## WHAT TO PRODUCE
Go to the line containing "Tokyo and NASA, has completed the first fully" and return it and each line after it exactly, through the end of the data below, and nothing more.

## Data entries

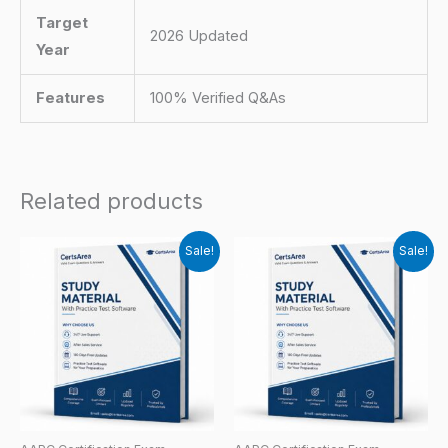
Target
2026 Updated
Year
Features
100% Verified Q&As
Related products
Sale!
Sale!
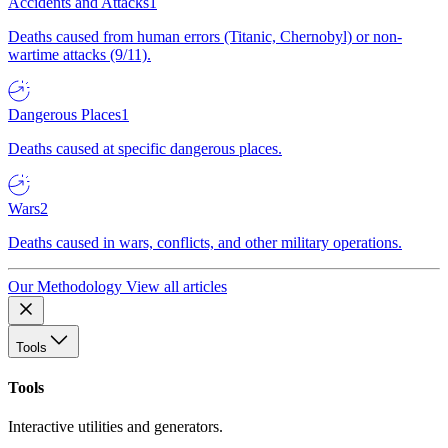
Accidents and Attacks
1
Deaths caused from human errors (Titanic, Chernobyl) or non-
wartime attacks (9/11).
Dangerous Places
1
Deaths caused at specific dangerous places.
Wars
2
Deaths caused in wars, conflicts, and other military operations.
Our Methodology
View all articles
Tools
Tools
Interactive utilities and generators.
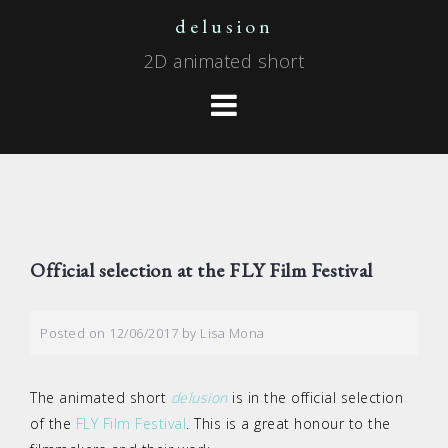
Skip
delusion
to
2D animated short
content
Official selection at the FLY Film Festival
Posted on
12/06/2017
by
Lisa Mona
The animated short
delusion
is in the official selection
of the
FLY Film Festival
. This is a great honour to the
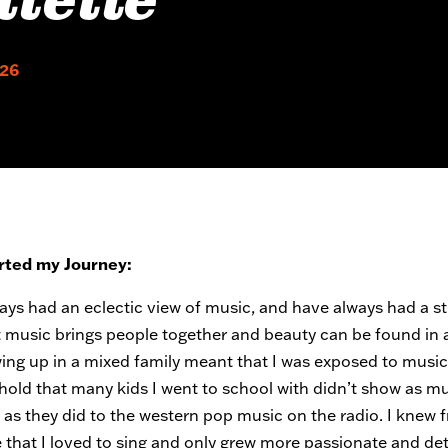
liette
026
rted my Journey:
ways had an eclectic view of music, and have always had a s
t music brings people together and beauty can be found in 
wing up in a mixed family meant that I was exposed to music
old that many kids I went to school with didn’t show as m
n as they did to the western pop music on the radio. I knew 
 that I loved to sing and only grew more passionate and d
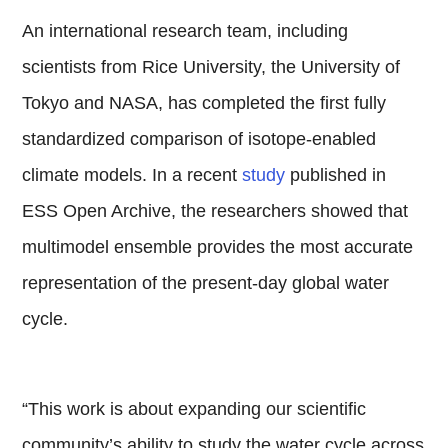
An international research team, including
scientists from Rice University, the University of
Tokyo and NASA, has completed the first fully
standardized comparison of isotope-enabled
climate models. In a recent
study
published in
ESS Open Archive, the researchers showed that
multimodel ensemble provides the most accurate
representation of the present-day global water
cycle.
“This work is about expanding our scientific
community’s ability to study the water cycle across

## REPLY
Tokyo and NASA, has completed the first fully
standardized comparison of isotope-enabled
climate models. In a recent
study
published in
ESS Open Archive, the researchers showed that
multimodel ensemble provides the most accurate
representation of the present-day global water
cycle.
“This work is about expanding our scientific
community’s ability to study the water cycle across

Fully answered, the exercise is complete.